Data for this task below:

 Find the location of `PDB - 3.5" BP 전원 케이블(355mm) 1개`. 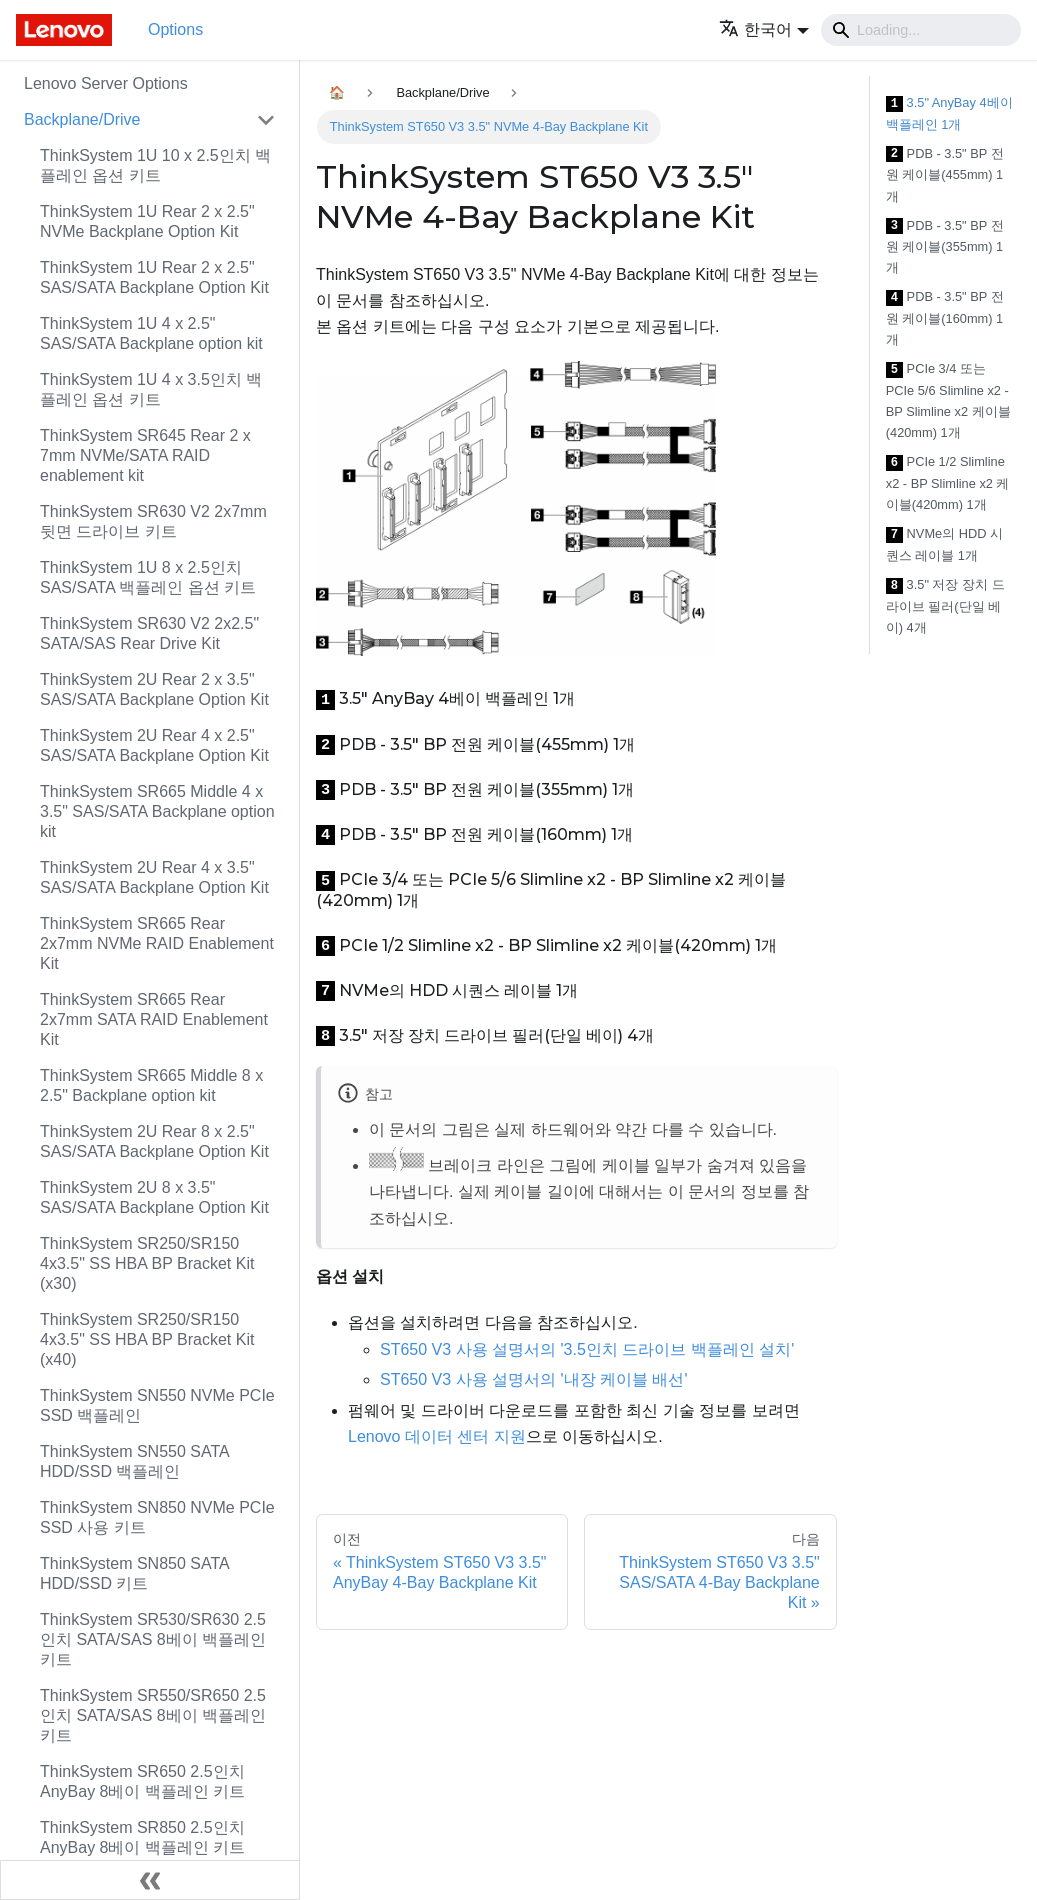

PDB - 3.5" BP 전원 케이블(355mm) 1개 is located at coordinates (945, 247).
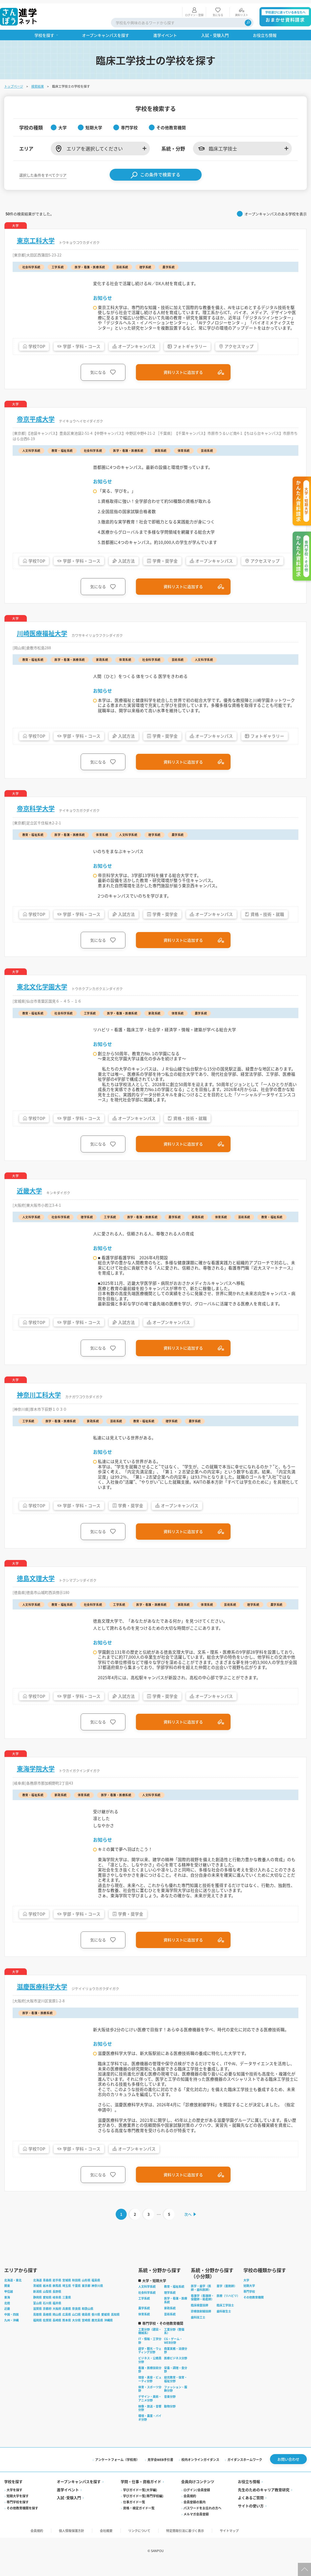 The height and width of the screenshot is (2576, 311). Describe the element at coordinates (175, 2312) in the screenshot. I see `医学・看護・医療系統` at that location.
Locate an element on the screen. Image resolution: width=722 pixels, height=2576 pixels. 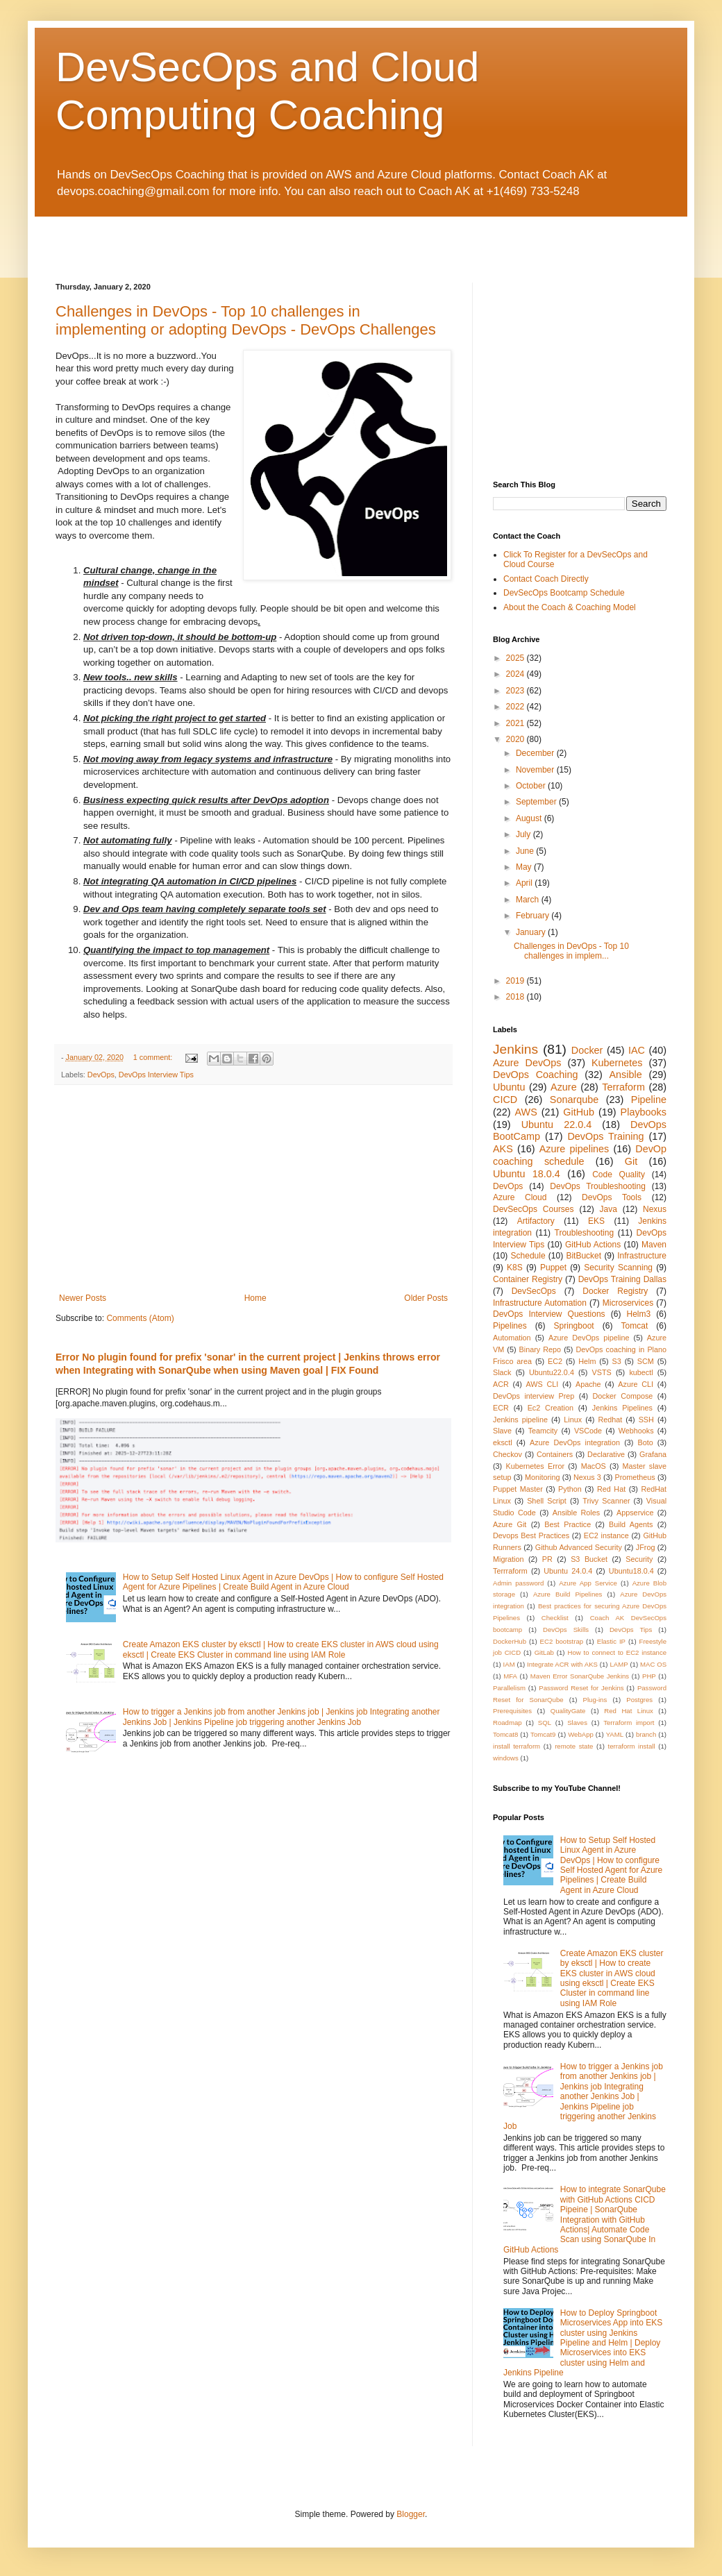
Monitoring is located at coordinates (542, 1477).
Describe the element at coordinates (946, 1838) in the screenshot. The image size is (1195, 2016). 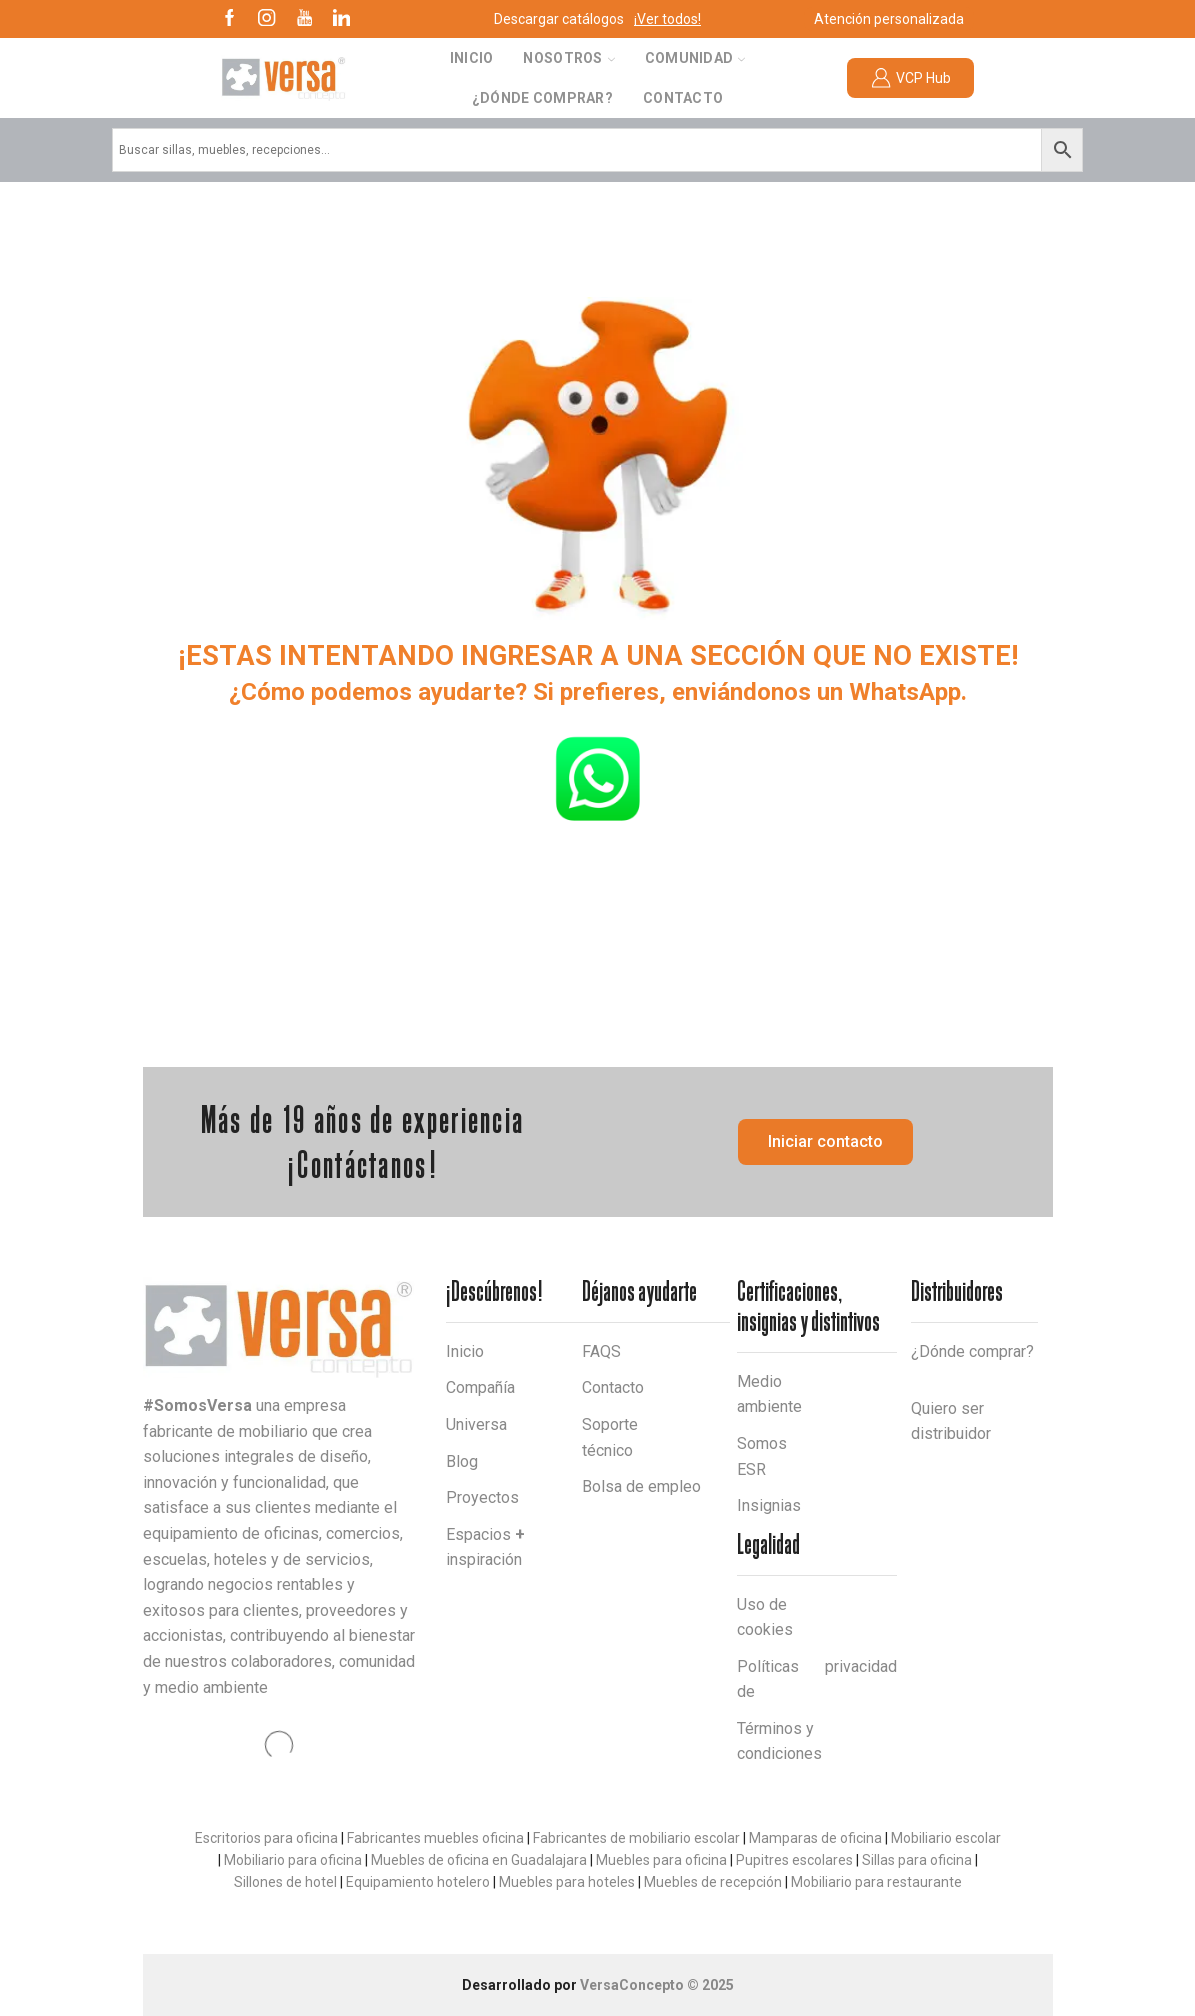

End of Data for this task.

→ Work instructions:
Write out the whole listing exactly. Do not include the pictures.

→ Expected answer:
 Find the location of `PDB - 3.5" BP 전원 케이블(355mm) 1개`. 

PDB - 3.5" BP 전원 케이블(355mm) 1개 is located at coordinates (945, 247).
 The height and width of the screenshot is (2576, 311). Describe the element at coordinates (175, 2312) in the screenshot. I see `医学・看護・医療系統` at that location.
Locate an element on the screen. Image resolution: width=722 pixels, height=2576 pixels. 
Monitoring is located at coordinates (542, 1477).
Describe the element at coordinates (946, 1838) in the screenshot. The image size is (1195, 2016). 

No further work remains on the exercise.